The arguments of this function are like printf(); it writes to the SMTP output stream. You should use this function only when there is an SMTP output stream, that is, when the incoming message is being received via interactive SMTP. This is the case when smtp_input is TRUE and smtp_batched_input is FALSE. If you want to test for an incoming message from another host (as opposed to a local process that used the -bs command line option), you can test the value of sender_host_address, which is non-NULL when a remote host is involved.
If an SMTP TLS connection is established, smtp_printf() uses the TLS output function, so it can be used for all forms of SMTP connection.

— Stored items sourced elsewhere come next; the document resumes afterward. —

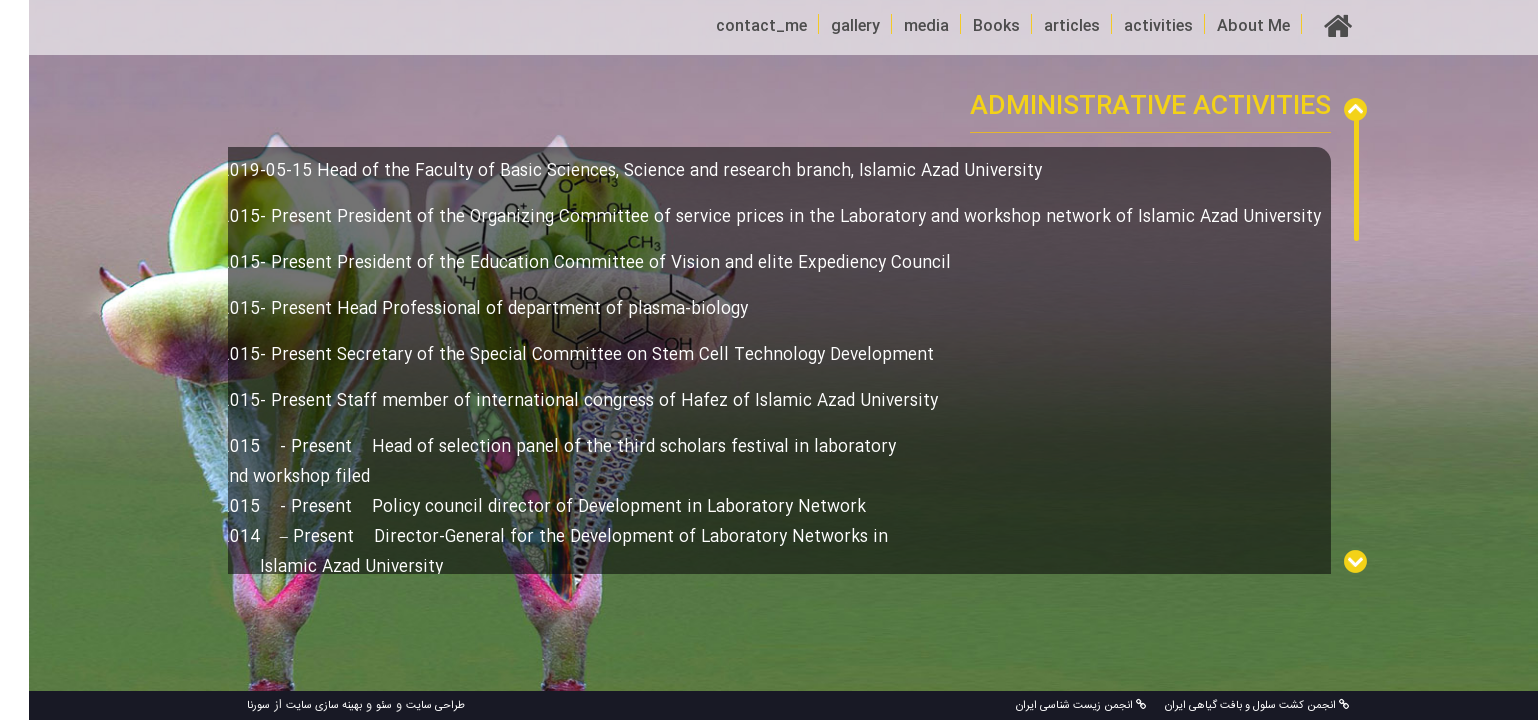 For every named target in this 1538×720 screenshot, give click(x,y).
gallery (826, 26)
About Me (1224, 26)
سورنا (229, 706)
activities (1129, 26)
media (897, 26)
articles (1043, 26)
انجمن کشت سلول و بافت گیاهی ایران (1226, 706)
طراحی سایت (406, 706)
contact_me (732, 26)
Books (967, 26)
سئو (355, 706)
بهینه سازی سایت (295, 706)
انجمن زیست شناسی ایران (1052, 706) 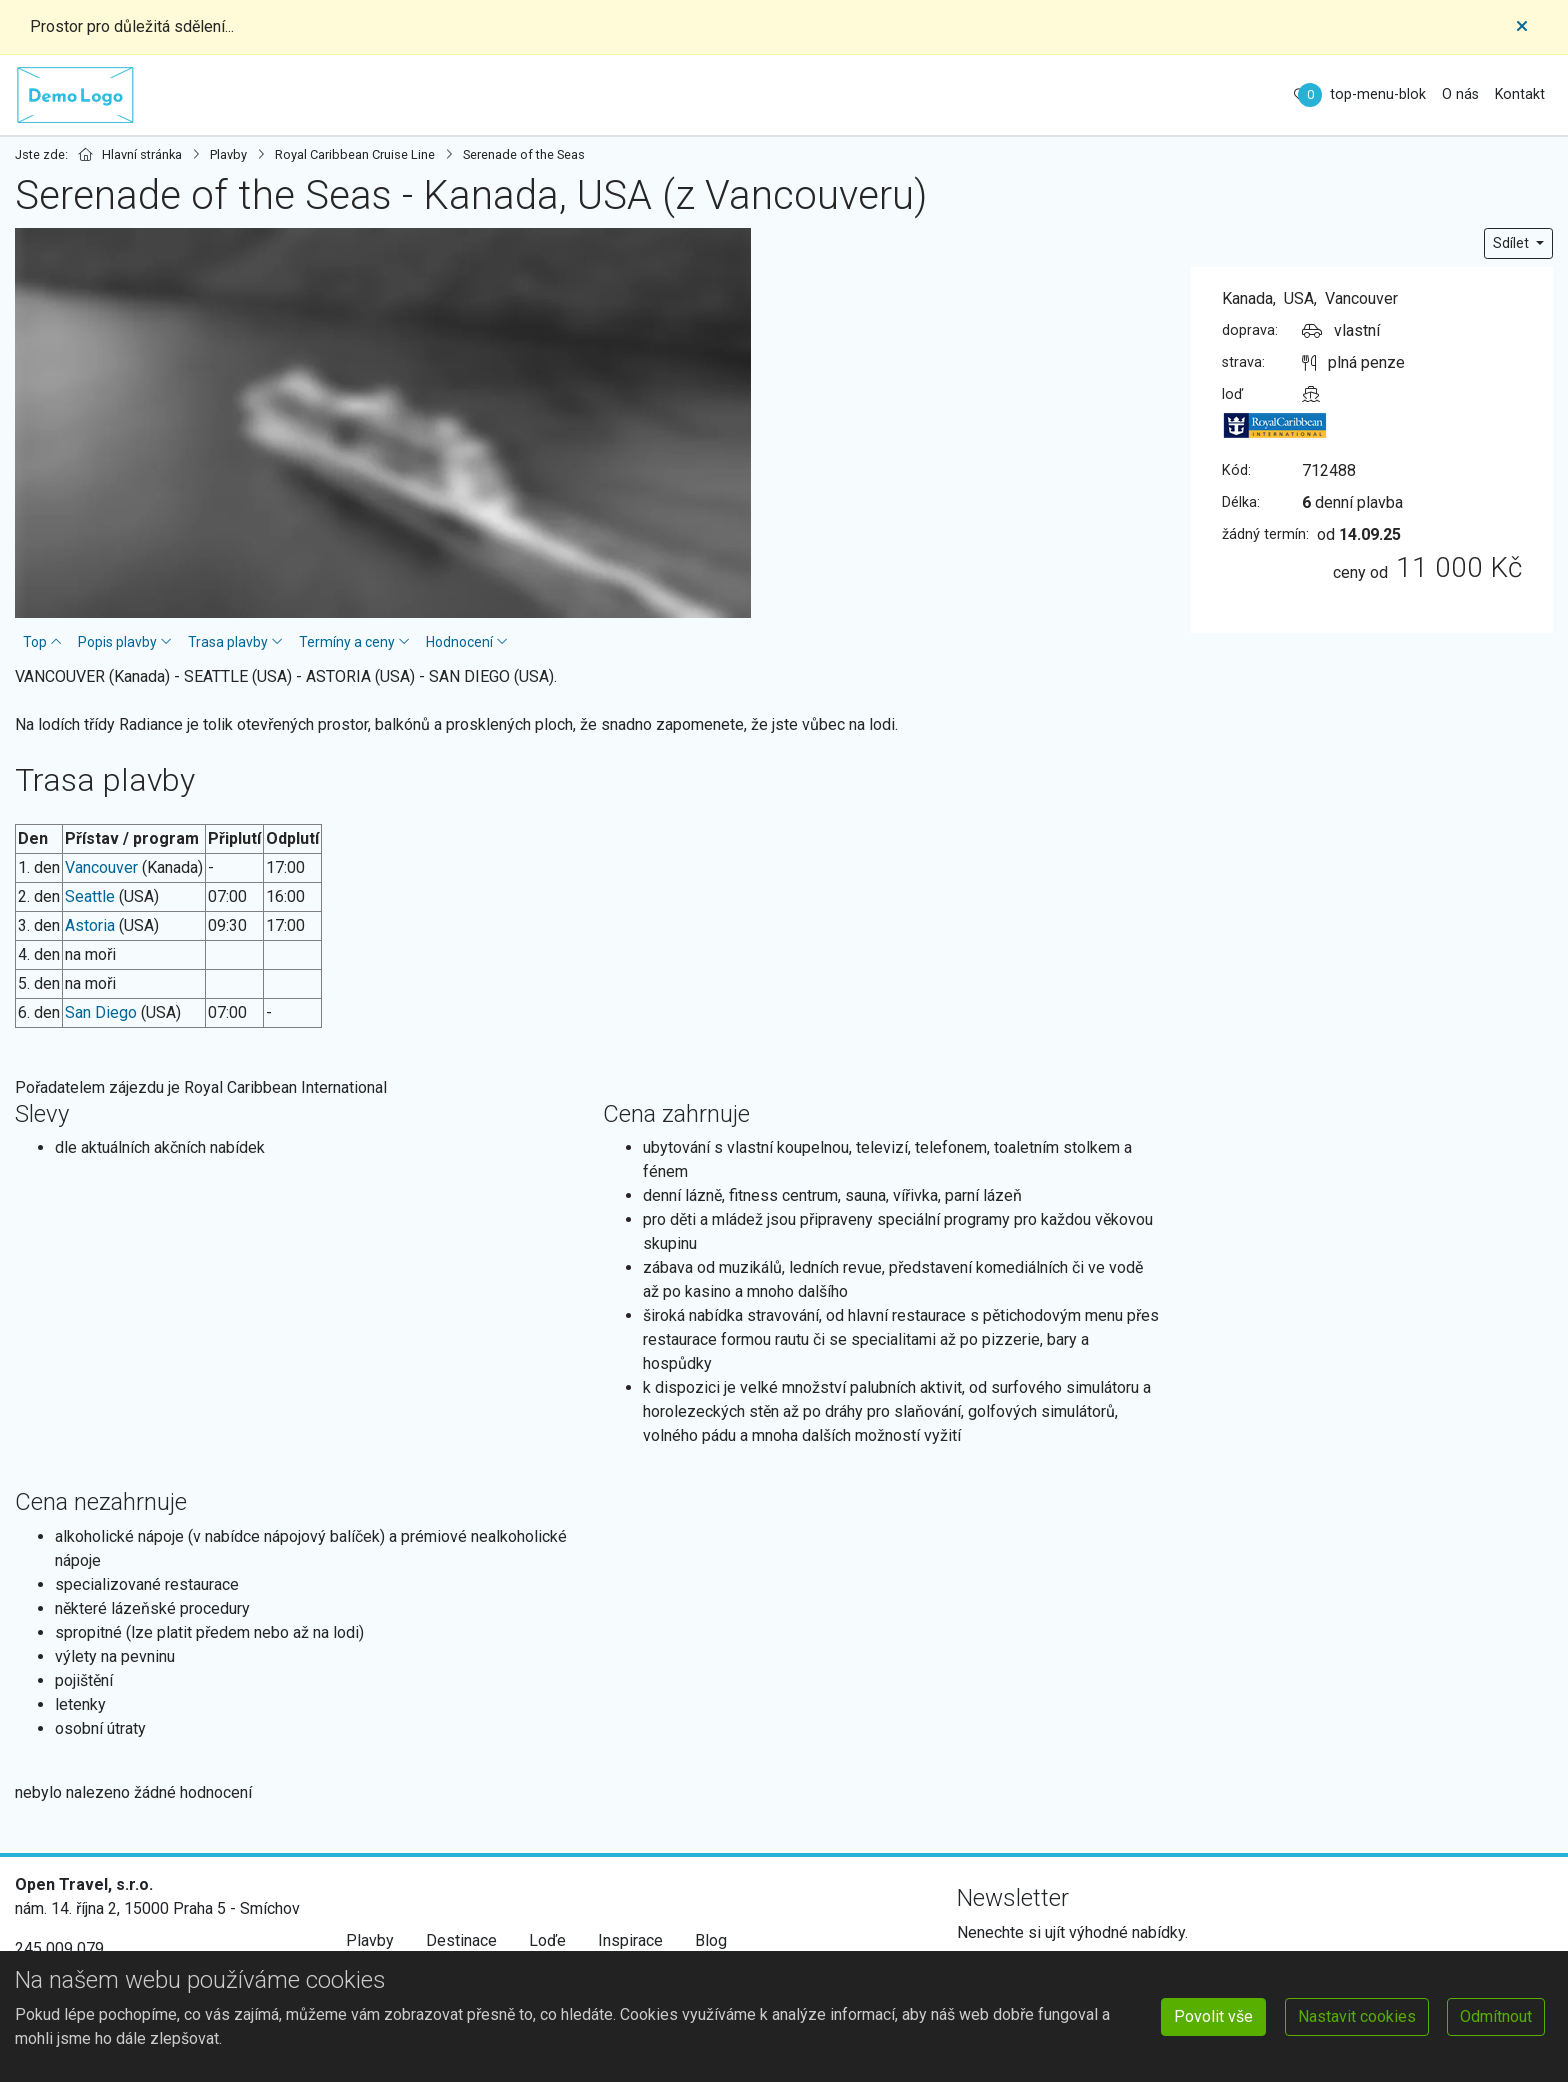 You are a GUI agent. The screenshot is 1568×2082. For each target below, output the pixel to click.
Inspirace (630, 1940)
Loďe (547, 1940)
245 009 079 (59, 1948)
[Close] (1522, 27)
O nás (1460, 94)
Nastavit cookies (1357, 2016)
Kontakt (1520, 94)
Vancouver (101, 867)
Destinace (461, 1940)
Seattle (90, 896)
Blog (711, 1940)
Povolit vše (1213, 2016)
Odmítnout (1496, 2016)
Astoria (90, 925)
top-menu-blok (1378, 94)
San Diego (101, 1012)
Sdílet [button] (1512, 243)
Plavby (370, 1940)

Strings that are written by smtp_printf() from within local_scan() must start with an appropriate response code: 550 if you are going to return LOCAL_SCAN_REJECT, 451 if you are going to return LOCAL_SCAN_TEMPREJECT, and 250 otherwise. Because you are writing the initial lines of a multi-line response, the code must be followed by a hyphen to indicate that the line is not the final response line. You must also ensure that the lines you write terminate with CRLF. For example:
smtp_printf("550-this is some extra info\r\n"); return LOCAL_SCAN_REJECT;
Note that you can also create multi-line responses by including newlines in the data returned via the return_text argument. The added value of using smtp_printf() is that, for instance, you could introduce delays between multiple output lines.
The smtp_printf() function does not return any error indication, because it does not automatically flush pending output, and therefore does not test the state of the stream. (In the main code of Exim, flushing and error detection is done when Exim is ready for the next SMTP input command.) If you want to flush the output and check for an error (for example, the dropping of a TCP/IP connection), you can call smtp_fflush(), which has no arguments. It flushes the output stream, and returns a non-zero value if there is an error.
No function is provided for freeing memory, because that is never needed. The dynamic memory that Exim uses when receiving a message is automatically recycled if another message is received by the same process (this applies only to incoming SMTP connections – other input methods can supply only one message at a time). After receiving the last message, a reception process terminates.
Because it is recycled, the normal dynamic memory cannot be used for holding data that must be preserved over a number of incoming messages on the same SMTP connection. However, Exim in fact uses two pools of dynamic memory; the second one is not recycled, and can be used for this purpose.
If you want to allocate memory that remains available for subsequent messages in the same SMTP connection, you should set
store_pool = POOL_PERM
before calling the function that does the allocation. There is no need to restore the value if you do not need to; however, if you do want to revert to the normal pool, you can either restore the previous value of store_pool or set it explicitly to POOL_MAIN.
The pool setting applies to all functions that get dynamic memory, including expand_string(), store_get(), and the string_xxx() functions. There is also a convenience function called store_get_perm() that gets a block of memory from the permanent pool while preserving the value of store_pool.